On 15 October 1910, takeoff was made from Atlantic City. Condensing water on the airship's skin added excess weight, and it was difficult to gain height. A passing storm also made forward navigation difficult. The engines failed 38 hours into the flight, apparently due to contamination by beach sand, and America drifted. The crew jettisoned all excess weight, including one of the defunct engines. The ship had gone as far as a point east of New Hampshire and south of Nova Scotia before floating generally south.

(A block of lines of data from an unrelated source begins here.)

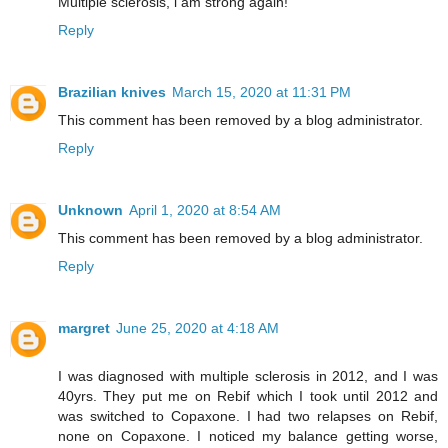
Multiple sclerosis, i am strong again!
Reply
Brazilian knives
March 15, 2020 at 11:31 PM
This comment has been removed by a blog administrator.
Reply
Unknown
April 1, 2020 at 8:54 AM
This comment has been removed by a blog administrator.
Reply
margret
June 25, 2020 at 4:18 AM
I was diagnosed with multiple sclerosis in 2012, and I was
40yrs. They put me on Rebif which I took until 2012 and
was switched to Copaxone. I had two relapses on Rebif,
none on Copaxone. I noticed my balance getting worse,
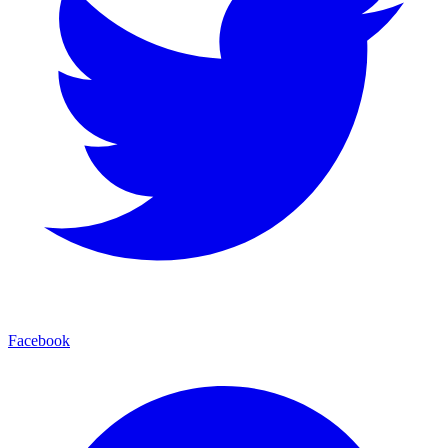
Facebook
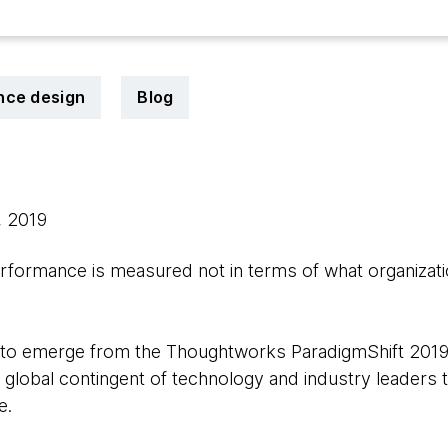
nce design
Blog
, 2019
formance is measured not in terms of what organizati
to emerge from the Thoughtworks ParadigmShift 2019
 global contingent of technology and industry leaders 
e.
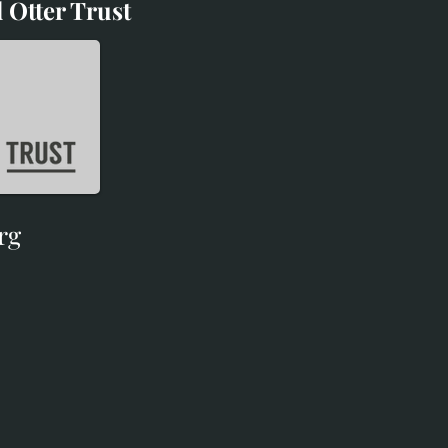
 Otter Trust
d Otter Trust
rg
rg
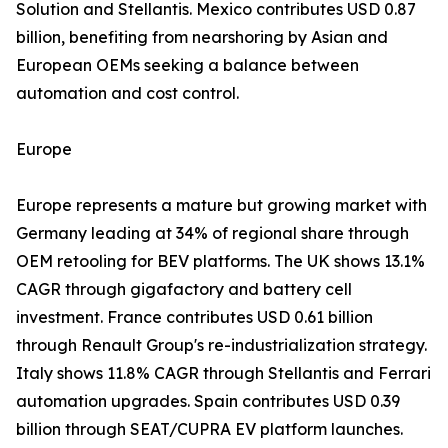
Solution and Stellantis. Mexico contributes USD 0.87
billion, benefiting from nearshoring by Asian and
European OEMs seeking a balance between
automation and cost control.
Europe
Europe represents a mature but growing market with
Germany leading at 34% of regional share through
OEM retooling for BEV platforms. The UK shows 13.1%
CAGR through gigafactory and battery cell
investment. France contributes USD 0.61 billion
through Renault Group's re-industrialization strategy.
Italy shows 11.8% CAGR through Stellantis and Ferrari
automation upgrades. Spain contributes USD 0.39
billion through SEAT/CUPRA EV platform launches.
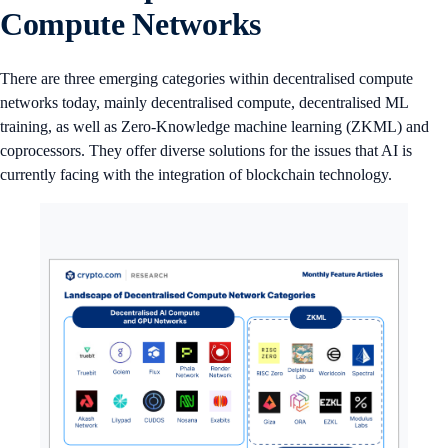
Compute Networks
There are three emerging categories within decentralised compute
networks today, mainly decentralised compute, decentralised ML
training, as well as Zero-Knowledge machine learning (ZKML) and
coprocessors. They offer diverse solutions for the issues that AI is
currently facing with the integration of blockchain technology.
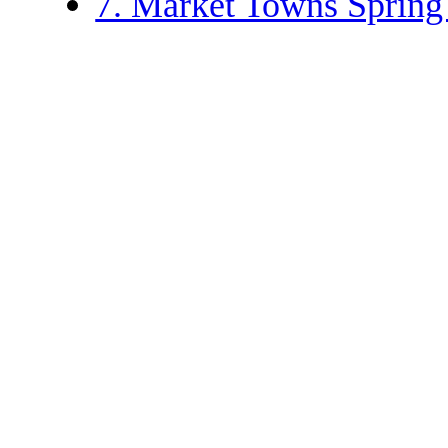
7. Market Towns Sprin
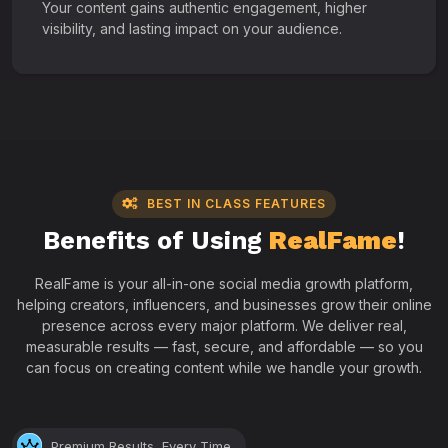
Your content gains authentic engagement, higher
visibility, and lasting impact on your audience.
BEST IN CLASS FEATURES
Benefits of Using
RealFame
!
RealFame is your all-in-one social media growth platform,
helping creators, influencers, and businesses grow their online
presence across every major platform. We deliver real,
measurable results — fast, secure, and affordable — so you
can focus on creating content while we handle your growth.
Premium Results, Every Time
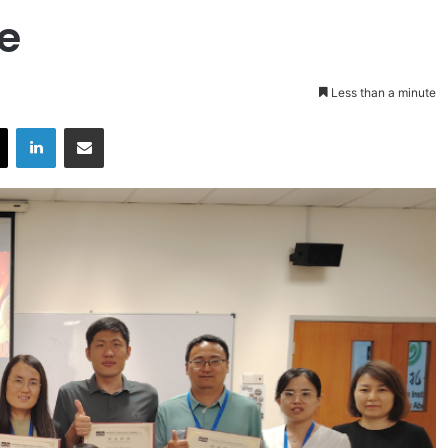
te
Less than a minute
X
LinkedIn
Share via Email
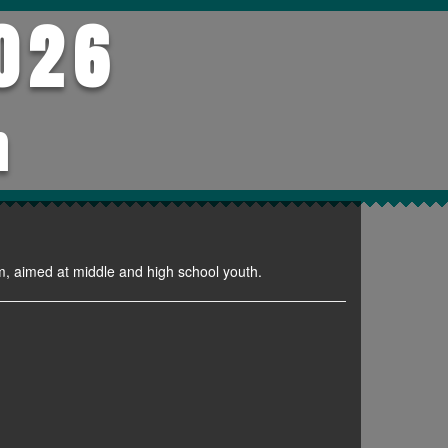
026
h
m, aimed at middle and high school youth.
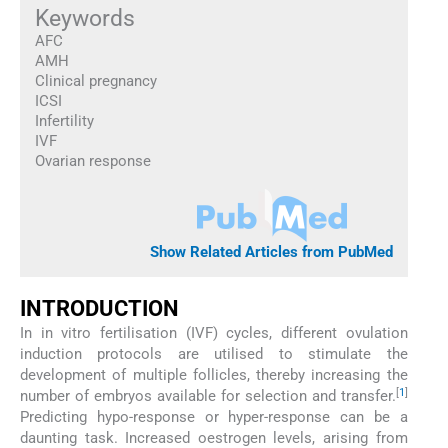
Keywords
AFC
AMH
Clinical pregnancy
ICSI
Infertility
IVF
Ovarian response
Show Related Articles from PubMed
INTRODUCTION
In in vitro fertilisation (IVF) cycles, different ovulation
induction protocols are utilised to stimulate the
development of multiple follicles, thereby increasing the
[
1
]
number of embryos available for selection and transfer.
Predicting hypo-response or hyper-response can be a
daunting task. Increased oestrogen levels, arising from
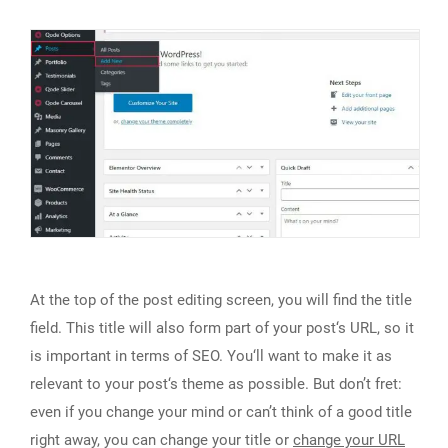
At the top of the post editing screen, you will find the title
field. This title will also form part of your post‘s URL, so it
is important in terms of SEO. You‘ll want to make it as
relevant to your post‘s theme as possible. But don’t fret:
even if you change your mind or can’t think of a good title
right away, you can change your title or
change your URL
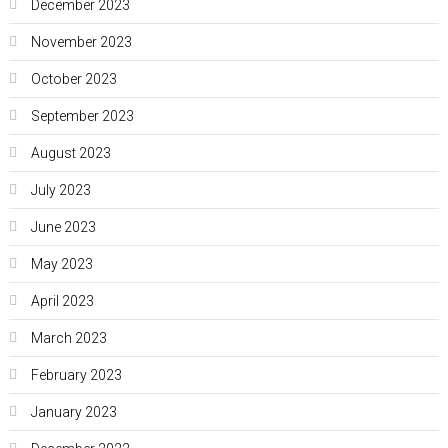
December 2023
November 2023
October 2023
September 2023
August 2023
July 2023
June 2023
May 2023
April 2023
March 2023
February 2023
January 2023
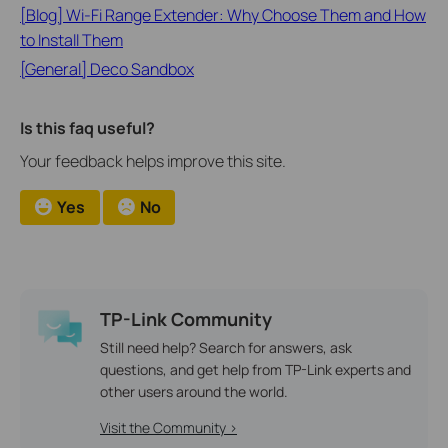
[Blog] Wi-Fi Range Extender: Why Choose Them and How
to Install Them
[General] Deco Sandbox
Is this faq useful?
Your feedback helps improve this site.
Yes
No
TP-Link Community
Still need help? Search for answers, ask
questions, and get help from TP-Link experts and
other users around the world.
Visit the Community >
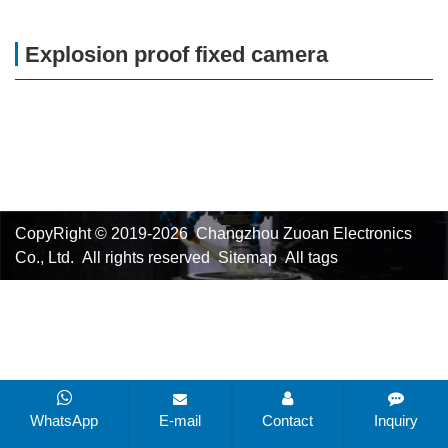
Explosion proof fixed camera
CopyRight © 2019-2026 Changzhou Zuoan Electronics
Co., Ltd. All rights reserved
Sitemap
All tags
WhatsApp
E-mail
Contact
Inquiry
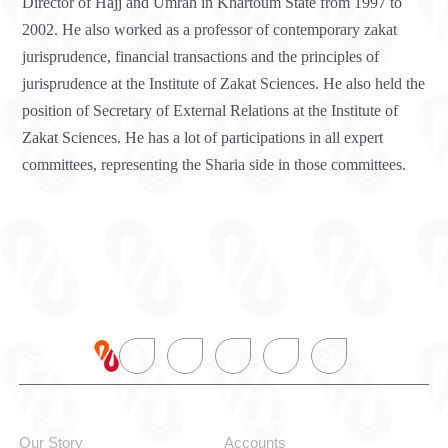
Director of Hajj and Umrah in Khartoum State from 1997 to
2002. He also worked as a professor of contemporary zakat
jurisprudence, financial transactions and the principles of
jurisprudence at the Institute of Zakat Sciences. He also held the
position of Secretary of External Relations at the Institute of
Zakat Sciences. He has a lot of participations in all expert
committees, representing the Sharia side in those committees.
About alBaraka
Personal
Our Story
Accounts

After another 33 hours, and having now traveled a total distance of 1,370 mi from launching, they sighted the Royal Mail steamship Trent west of Bermuda. After attracting the ship's attention by a signaling lamp using Morse code, Irwin made the first aerial distress call by radio. The crew, and mascot cat Kiddo, got into the lifeboat and, after opening the gas valves on the airship, abandoned the America. The airship drifted out of sight and was never seen again. Trent, having barely avoided running down the lifeboat in a high crosswind, was able to rescue the crew and returned them to New York. The first successful aerial crossings of the Atlantic came nine years later.